In der ETS habe ich das Komunikationsobjekt der TP1 Klemme SwitchActuator.In_Switch[0] mit auf die Gruppenadresse 0/0/1 Kanal A schalten gelegt und SwitchActuator.Out_Feedback[0] auf 0/0/2 Kanal A Status.

Wenn ich jetzt per KNX Taster den Schaltaktor einschalte wird auch in der SPS der Digitalausgang durch die GA 0/0/2 gesetzt 
Wenn ich aber per SPS schalten will reagiert der Aktor nicht und nur der Status der GA 0/0/2 wird verändert 

Das ist doch eigentlich total unlogisch?? Weiß jemand woran das liegen kann?


----------



## Knaller (28 Juni 2014)

Moin

Bei KNX ist es so das der Aktor nur auf die erste Gruppen Adresse hört  also 0/0/1.  wenn du schalten willst must du deinen out auf 0/0/1 legen. Du schreibst ja mit der SPS aktiv  Du kannst den in auf 0/0/1 lassen um das schalten des KNX Tasters mit zubekommen.  Ich würde den Status des Aktors auf einen neuen in legen um den Zustand des Aktors in der SPS zuhaben



Sent from my iPhone using Tapatalk


----------



## Sancho (29 Juni 2014)

Irgendwie hat wohl das Forum meinen letzten Beitrag geschluckt...

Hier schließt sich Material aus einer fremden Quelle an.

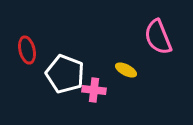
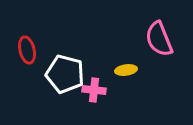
pink semicircle: moved 1 px right, 2 px down
yellow ellipse: rotated 35 degrees counterclockwise
white pentagon: rotated 6 degrees counterclockwise
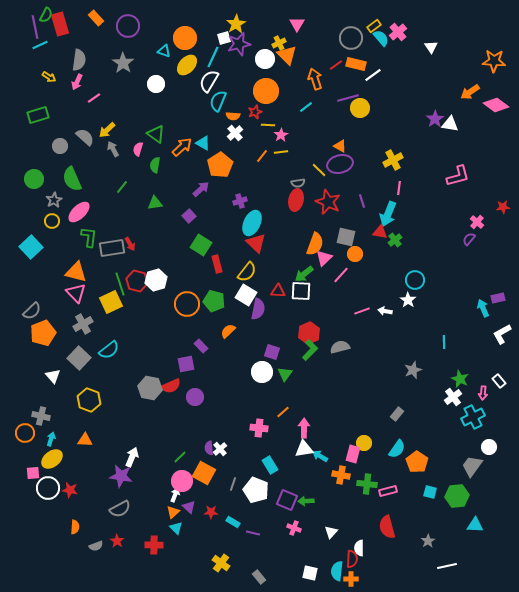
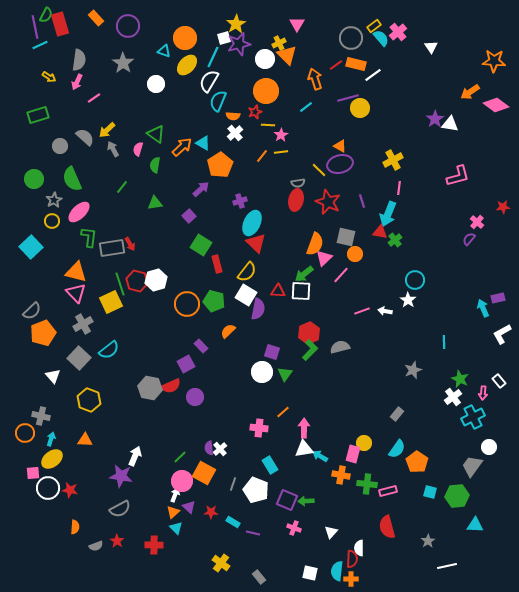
purple square at (186, 364): rotated 18 degrees counterclockwise
white arrow at (132, 457): moved 3 px right, 1 px up
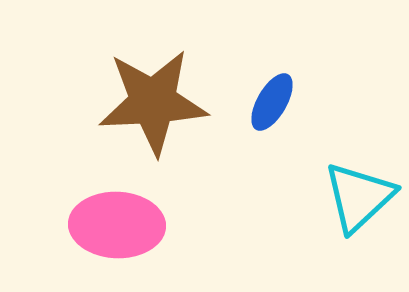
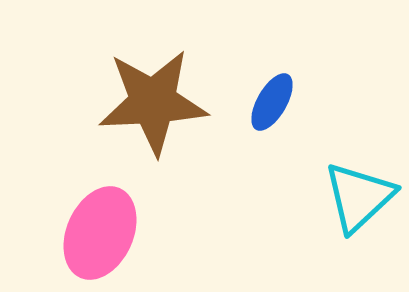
pink ellipse: moved 17 px left, 8 px down; rotated 68 degrees counterclockwise
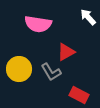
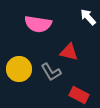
red triangle: moved 3 px right; rotated 42 degrees clockwise
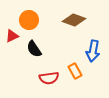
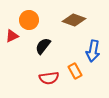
black semicircle: moved 9 px right, 3 px up; rotated 72 degrees clockwise
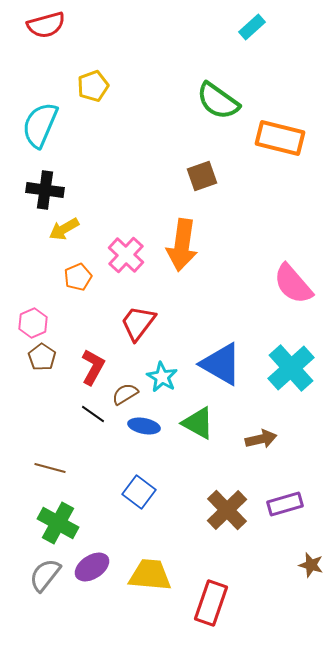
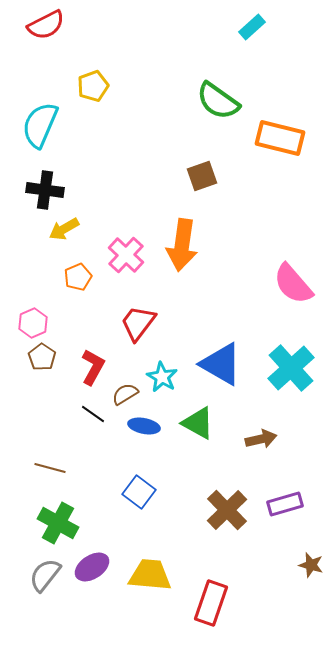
red semicircle: rotated 12 degrees counterclockwise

Hat funktioniert! Da hatte ich wohl einen Verständnisfehler drin  Aber warum sollte ein Aktor nur auf Gruppenadresse 0/0/1 hören? Hab es mit 0/0/3 probiert und da funktioniert es auch?


----------



## Knaller (29 Juni 2014)

Moin
Ein Aktor reagiert normal auf eine Adresse  und nicht auf mehrere


Sent from my iPhone using Tapatalk


----------



## GLT (29 Juni 2014)

Knaller schrieb:


> Moin
> Ein Aktor reagiert normal auf eine Adresse  und nicht auf mehrere


Hinsichtlich KNX ist das falsch - ein Sensor sendet NUR auf EINER, ein Aktor empfängt viele Gruppenadressen.


----------



## Knaller (29 Juni 2014)

Moin
UPS mal schnell nach gelesen.  GTL hat recht

Im KNX Forum unter Thema "Hörend" steht mehr geschrieben.   

@GLT = GLT Im KNX Forum ?


Sent from my iPhone using Tapatalk


----------



## IBFS (30 Juni 2014)

Knaller schrieb:


> Im KNX Forum unter Thema "Hörend" steht mehr geschrieben.



"Hörende GA" ist eines der beliebtesten (Verständnis-)Fehler in der KNX-Welt. 

Bei einem Aktor muss man sich die Verschaltung so vorstellen, als ob man über eine 
Leiste von Dioden am Aktor-Steuereingang mehrere Drähte an den Aktor anklemmt, 
ohne das sie in die jeweils anderen Drähte zurückwirken.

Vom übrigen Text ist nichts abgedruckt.